I attempted to spank my stepson, but I think I mishandled it. What should I have done?

Question:

I am so glad I found this website.  Please let me introduce myself.  I am the stepmother of a teenage boy.  I take Christianity and the teachings of Jesus very seriously.  I recently married my long-time partner, Jim (the boy's father), and am now officially his stepmother.  A few days ago I walked into my son's room to tell him that his lunch was ready and was shocked to find him masturbating!  He tried to cover himself up as soon as I walked in, but I saw exactly what he was doing.  I was horrified, so I grabbed him by the arm and spanked him hard.  He immediately lept up and told me that I had no right to punish him because I wasn't his real mother.  Furious, I spanked him even harder.  He just kept laughing at me and telling me I couldn't hurt him.  I was nearly in tears and, without thinking, I squeezed his testicles hard, desperate to hurt him in some way.  He yelped and immediately jumped up, running out of the room.  I now feel terrible about the situation and don't think I handled it appropriately.  What should I have done? Should I tell my husband? How should I go about disciplining my stepson when he won't respect me?

Answer:

I don't know about your son, but what you have said about yourself leaves little for me to respect about you.
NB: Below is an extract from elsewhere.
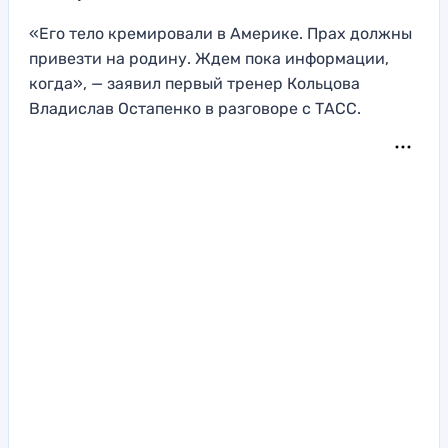
«Его тело кремировали в Америке. Прах должны
привезти на родину. Ждем пока информации,
когда», — заявил первый тренер Кольцова
Владислав Остапенко в разговоре с ТАСС.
  1. You claim to take Christianity seriously and then immediately show that you don't. You have been living with a man outside the bonds of marriage. In other words, you were committing fornication with this boy's father, acting as an unpaid prostitute. "Do you not know that the unrighteous will not inherit the kingdom of God? Do not be deceived. Neither fornicators, nor idolaters, nor adulterers, nor homosexuals, nor sodomites, nor thieves, nor covetous, nor drunkards, nor revilers, nor extortioners will inherit the kingdom of God" (I Corinthians 6:9-10). You were expecting respect when you were trashing the name of the very one you claim as your God? [The writer responded to say that she did not have sex with the man before marriage. Perhaps it was an unfortunate word choice on her part, but she did refer to him as a long-time partner -- generally a euphemism for a live-in arrangement, which was also hinted at when she said she was now  his stepmother.]
  2. Even though you and the boy's father have been committing sexual sins for a while, you claim to be shocked that a teenage boy was showing signs of becoming sexual. Quite two-faced of you. I can show you numerous passages showing the corruptness of your lifestyle before your marriage, but you are furious with a boy over a matter that you cannot find one passage condemning! For more information, see "How do you punish a boy caught masturbating?" and "Is masturbation unacceptable?"
  3. In regards to step-children, it is better to allow the natural parent to handle punishments, especially early on in such a marriage. Punishment brings temporary resentment anyway (Hebrews 12:11) and there is no evidence from the child's point of view that a step-parent truly has his best interest in mind.
  4. When a child reaches puberty, my advice has always been that the parent of the same gender should handle corporal punishment when necessary. If one is not available because of a single parent situation, a trusted individual of the same gender should be found.
  5. The purpose of punishment is an improvement in behavior; it is not about power over another individual. "For they[ fathers ]indeed for a few days chastened us as seemed best to them, but He for our profit, that we may be partakers of His holiness" (Hebrews 12:10). However, this is actually what you turned it into and when it failed to produce the response that you wanted you actually attempted to cause harm, just so you could have the upper-hand. Punishment is executed when rules are broken and in accordance with the decision as to an appropriate type and amount. You described a beating that took place because you were shocked, humiliated, and angered. Clearly, you don't have the boy's best interest at heart.

Finally, yes, you should tell your husband what happened. He needs to seriously consider moving out with his son -- at least until his son is old enough to live on his own.

What should have been done? When you realized what he was doing, you should have said that it was inappropriate behavior in a place where people could accidentally walk in as you had done. You should have then told his father about it that evening and asked him to discuss "the birds and the bees" with the boy before matters get out of hand. Instead, you threw away an opportunity to teach in a vain attempt to "prove" you were more important than a boy.